社会人として選んだ道も当然のようにアウトドアシーンだった。

竹島哲也(たけしま・てつや) 竹島哲也(たけしま・てつや)
コールマンジャパン・プロダクトマネージャー。テント、タープ担当。
  商品開発に伸びるふた通りの道
実はこの日まで、私は、商品開発=新製品開発と思い込んでいた。開発という作業は、未発表商品のマーケットへの投入を意味すると固く信じていたのである。しかし…。

「開発ってふたつのパターンがあるんですよね。ひとつは今あるものをもっとよくするマイナーチェンジっていうスタイル。商品のメンテナンスとでも言いましょうか。それは商品が世の中にリリースされてからの評判とか売れ行きとか自分自身の評価とかをひっくるめて、このタイミングでリニューアルしよう、って進めていくんですけどね。もうひとつはまったく新しい商品。それまでにはなかったもの、ないから欲しいもの。
いずれにしてもまずは、ある商品群のラインナップを並べてみるんですね。で、ここに新しいものを作ってみようとか、ここをリニューアルしようとか考えていくわけです。企画、開発のいちばん最初の段階ですね」。
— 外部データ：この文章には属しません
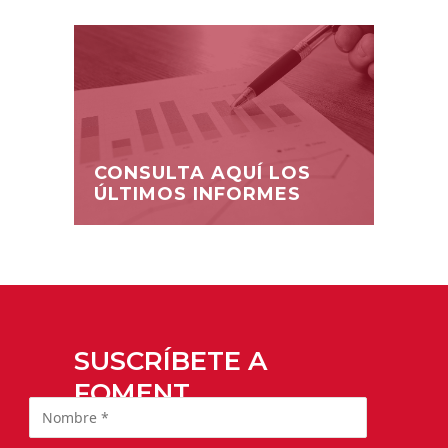
CONSULTA AQUÍ LOS
ÚLTIMOS INFORMES
SUSCRÍBETE A
FOMENT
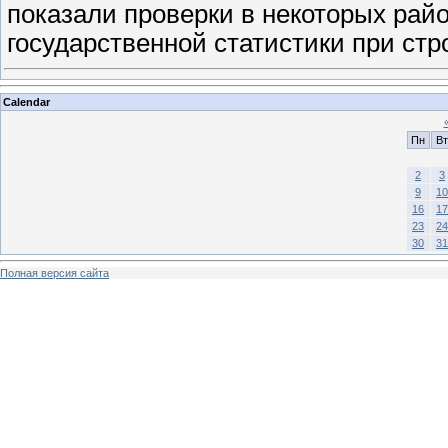
показали проверки в некоторых рай
государственной статистики при ст
Calendar
Пн
Вт
2
3
9
10
16
17
23
24
30
31
Полная версия сайта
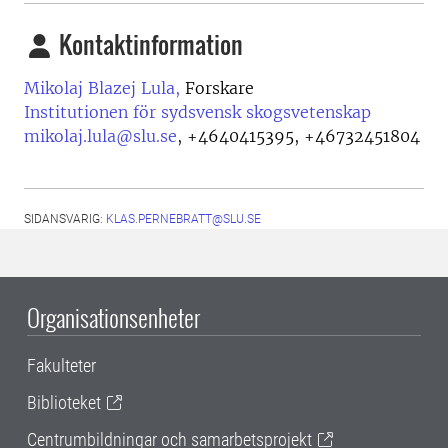
Kontaktinformation
Mikolaj Blazej Lula,
Forskare
Institutionen för sydsvensk skogsvetenskap
mikolaj.lula@slu.se
,
+4640415395, +46732451804
SIDANSVARIG:
KLAS.PERNEBRATT@SLU.SE
Organisationsenheter
Fakulteter
Biblioteket
Centrumbildningar och samarbetsprojekt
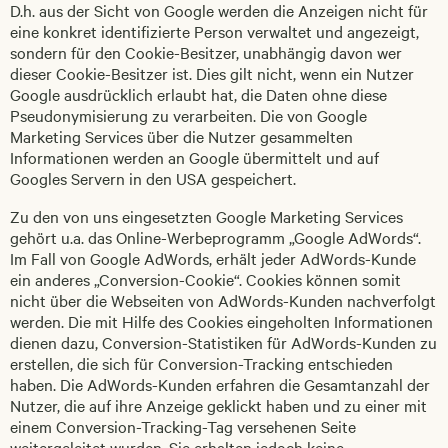
D.h. aus der Sicht von Google werden die Anzeigen nicht für
eine konkret identifizierte Person verwaltet und angezeigt,
sondern für den Cookie-Besitzer, unabhängig davon wer
dieser Cookie-Besitzer ist. Dies gilt nicht, wenn ein Nutzer
Google ausdrücklich erlaubt hat, die Daten ohne diese
Pseudonymisierung zu verarbeiten. Die von Google
Marketing Services über die Nutzer gesammelten
Informationen werden an Google übermittelt und auf
Googles Servern in den USA gespeichert.
Zu den von uns eingesetzten Google Marketing Services
gehört u.a. das Online-Werbeprogramm „Google AdWords“.
Im Fall von Google AdWords, erhält jeder AdWords-Kunde
ein anderes „Conversion-Cookie“. Cookies können somit
nicht über die Webseiten von AdWords-Kunden nachverfolgt
werden. Die mit Hilfe des Cookies eingeholten Informationen
dienen dazu, Conversion-Statistiken für AdWords-Kunden zu
erstellen, die sich für Conversion-Tracking entschieden
haben. Die AdWords-Kunden erfahren die Gesamtanzahl der
Nutzer, die auf ihre Anzeige geklickt haben und zu einer mit
einem Conversion-Tracking-Tag versehenen Seite
weitergeleitet wurden. Sie erhalten jedoch keine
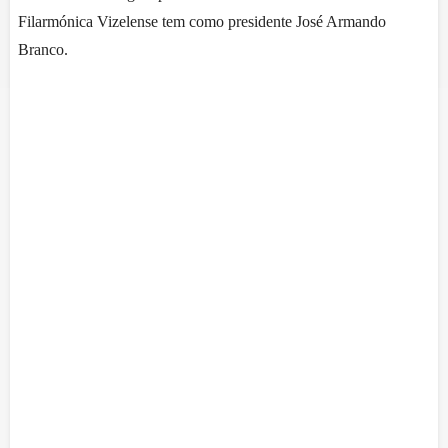
Filarmónica Vizelense tem como presidente José Armando
Branco.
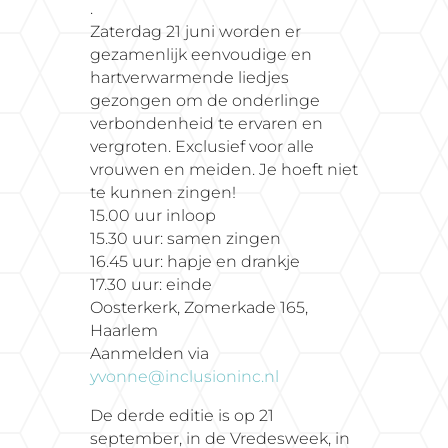
.
Zaterdag 21 juni worden er
gezamenlijk eenvoudige en
hartverwarmende liedjes
gezongen om de onderlinge
verbondenheid te ervaren en
vergroten. Exclusief voor alle
vrouwen en meiden. Je hoeft niet
te kunnen zingen!
15.00 uur inloop
15.30 uur: samen zingen
16.45 uur: hapje en drankje
17.30 uur: einde
Oosterkerk, Zomerkade 165,
Haarlem
Aanmelden via
yvonne@inclusioninc.nl
De derde editie is op 21
september, in de Vredesweek, in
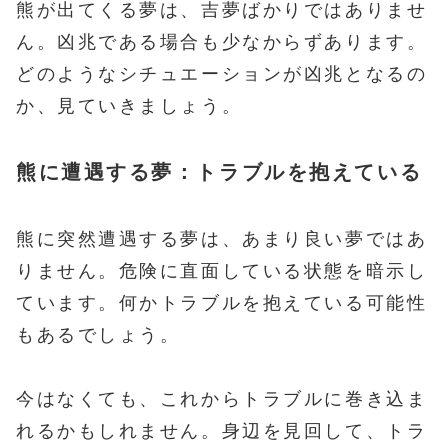
熊が出てくる夢は、吉夢ばかりではありませ
ん。凶兆である場合も少なからずあります。
どのようなシチュエーションが凶兆となるの
か、見ていきましょう。
熊に遭遇する夢：トラブルを抱えている
熊に突然遭遇する夢は、あまり良い夢ではあ
りません。危険に直面している状態を暗示し
ています。何かトラブルを抱えている可能性
もあるでしょう。
今はなくても、これからトラブルに巻き込ま
れるかもしれません。身辺を見回して、トラ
言われてみればそのとおり。呆気にとられるこちらが不勉強なだけである。しかし、竹島さんがマイナーチェンジという言葉を最初に持ち出し、新規開発についての説明をその後に…としたことが印象的だった。偶然かもしれないが、そこにはすでに世に送った商品であっても絶え間なく向上させたいというメーカーとしての良心、開発者としての強い責任感のようなものが漂っているような気がしたのである。ユーザーとの強い絆をそこに感じると言ったら感傷に過ぎるだろうか。
 
「ユーザーの意向や意見は私自身がいろいろな現場で聞いたり、見たりしたことが頭の中に残っていますからね」。

彼が続けた言葉が、代々木のイベント会場で来場者と楽しそうに話をする姿に重なる。そこには、ユーザーの中に飛び込んでその要望や想いをダイレクトにつかもうとする情熱的な開発者の顔が垣間見えた。